■ Task to carry out:
Exactly the lines from the beginning of the records below through the line with "кайзеровского дворца правитель" must be given again, without pictures.

■ Data extract:
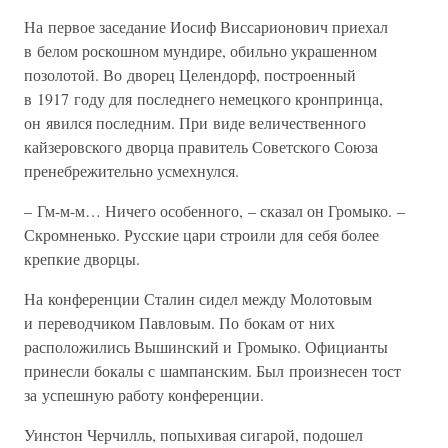
На первое заседание Иосиф Виссарионович приехал
в белом роскошном мундире, обильно украшенном
позолотой. Во дворец Целендорф, построенный
в 1917 году для последнего немецкого кронпринца,
он явился последним. При виде величественного
кайзеровского дворца правитель Советского Союза
пренебрежительно усмехнулся.
– Гм-м-м… Ничего особенного, – сказал он Громыко. –
Скромненько. Русские цари строили для себя более
крепкие дворцы.
На конференции Сталин сидел между Молотовым
и переводчиком Павловым. По бокам от них
расположились Вышинский и Громыко. Официанты
принесли бокалы с шампанским. Был произнесен тост
за успешную работу конференции.
Уинстон Черчилль, попыхивая сигарой, подошел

■ Result of this task:
На первое заседание Иосиф Виссарионович приехал
в белом роскошном мундире, обильно украшенном
позолотой. Во дворец Целендорф, построенный
в 1917 году для последнего немецкого кронпринца,
он явился последним. При виде величественного
кайзеровского дворца правитель Советского Союза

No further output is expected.